Sunday, December 1, 2013

I am Thankful

My heart is full today! Church today was so uplifting for me and it was something that I have been needing. In Relief Society we had a wonderful lesson about our Saviour that touched my heart. Then in Gospel Doctrine we had a profound lesson about the Armour of God.
 
This last week was Thanksgiving and I have been reflecting on the things that I am thankful for. When I try to list everything I am thankful for, there are so many I have a hard time beginning. Over dinner everyone went around and said something that they were thankful for. My first thoughts were family. Truthfully I have been blessed with sisters and a brother who I am very close to and share a great relationship with. I have been blessed with parents who care and love me. I also am blessed to have Jesse's family as well.
 
Countless times they have all stepped up to help Jesse and me, when we are in a pinch (especially this last year). I am the type of person that would prefer to do everything on my own. I don't want to impose on other people and turn my troubles or problems into theirs. I know I'm strong and can do anything that comes my way, but there are times when I have too much on my plate and I am spread so thin that I MUST rely on my family. And thank goodness I have them! This last year has taught me that it's OK to get help. I don't have to do everything all on my own.
 I know over and over again I have posted about Jesse's sacrifice and hard work this past year. But I am beyond THANKFUL for him and it wouldn't be right if I didn't express my gratitude for the amazing man I married. This past year hasn't been the easiest for us. It's difficult living separate lives that are still intertwined with each other. But the one thing that has kept us going and looking forward is knowing that there is a Season and a Time for everything. Also a dear sweet sister in the Relief Society Presidency also reminded me that the scriptures don't say "It came to stay"... they say "And it came to PASS". Having this knowledge is reassuring that what we experience in this life is to mold our very beings. There is no need to be grumpy about our challenges.

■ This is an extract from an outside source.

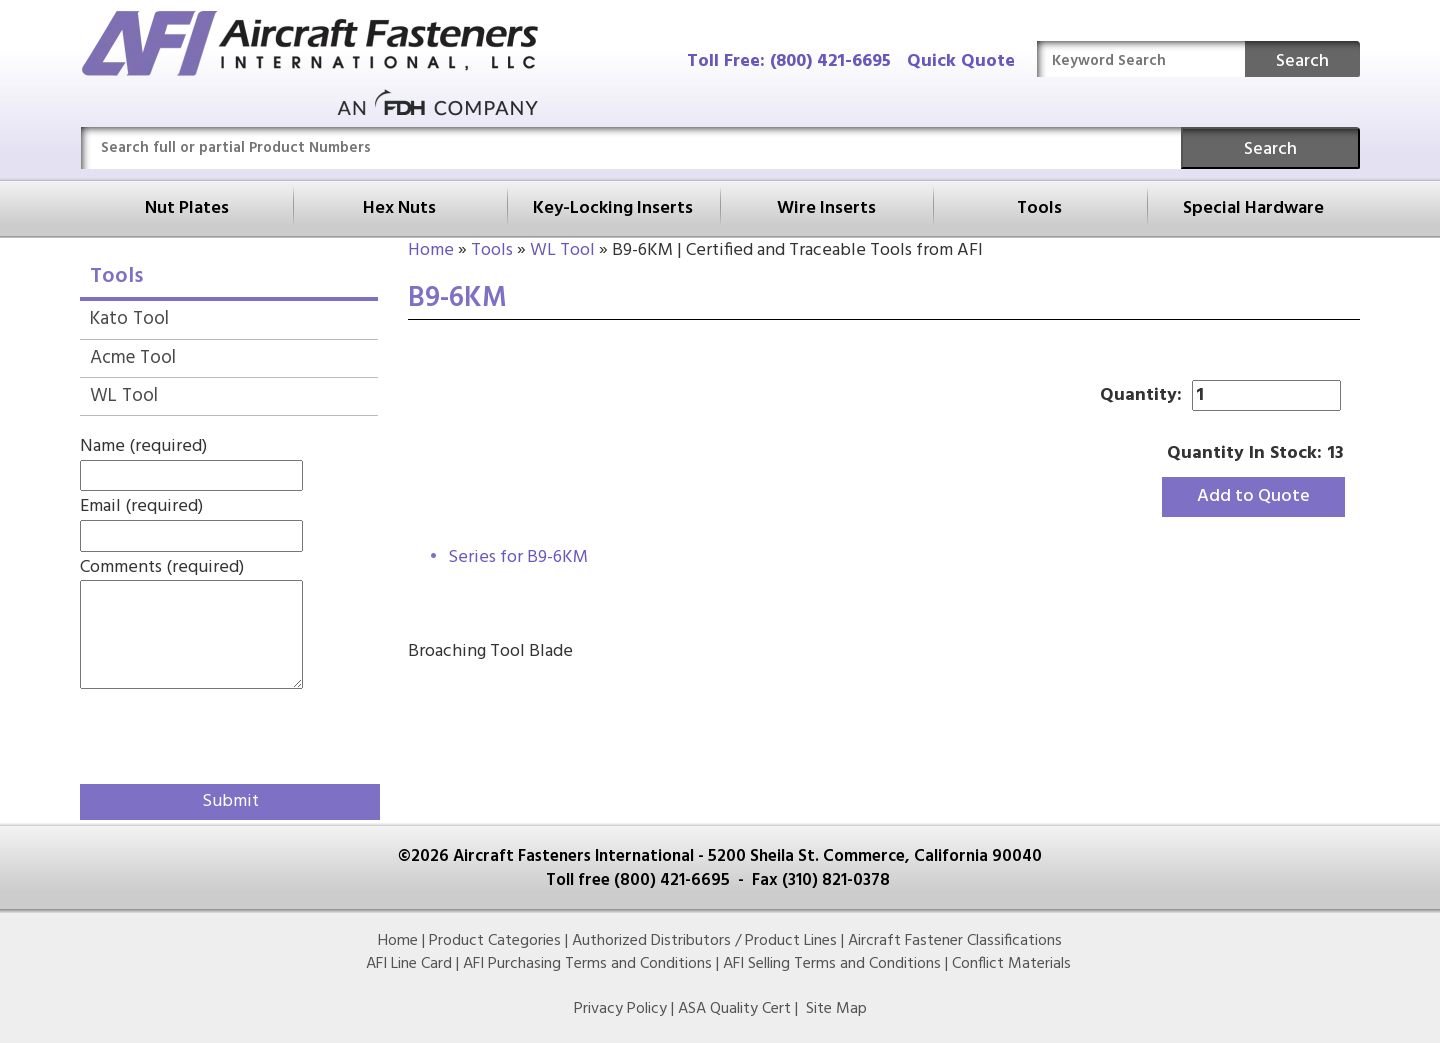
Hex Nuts (399, 208)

I was reading a conference talk this morning by Elder Jeffery R. Holland from this last October Conference and I came across a sentence that struck me. He said "Patiently waiting for some things is part of our mortal education." That couldn't be more true and more fitting for what this past year has brought for our family.
 Typically we all gather at my Grandma's house for Thanksgiving Dinner. But this year she came down with the flu the day before, so my parents ended up hosting it. And I do have to admit, one thing that I am Thankful for is a Home cooked Meal. I think that might be why Thanksgiving is a favorite Holiday of mine. Who doesn't love to sit down and eat until your hearts content? Mmmm and everything was so delicious. Luckily Grandma was feeling better by dinner time, so she was able to join us. First time in a long time that she hasn't had to stress over Thanksgiving Dinner. It's gotta be a nice break for her.
 After our delicious meal, my little family met up with the Smith Family at the Gateway Theater in SLC to see the movie "FROZEN" together.

We arrived a bit early so we walked around the Mall for a little bit. This was our attempt at a family photo trying to hold my phone to fit us all in. As always Cy has a silly face and Ryker is smiling away.
 See usually it's Cy making the funny face while Ryker smiles at the camera. And I was so focused on Cy waiting for him to smile that I didn't even notice that Ryker was making this gangster pose. When I finally took the picture and looked at it, I burst out laughing. This doesn't happen (like I said in the above picture) so I found it very comical.

Spending my days with these boys can be pretty exhausting and frustrating at times. But nothing is more rewarding than being their mom, and seeing them truly enjoy life!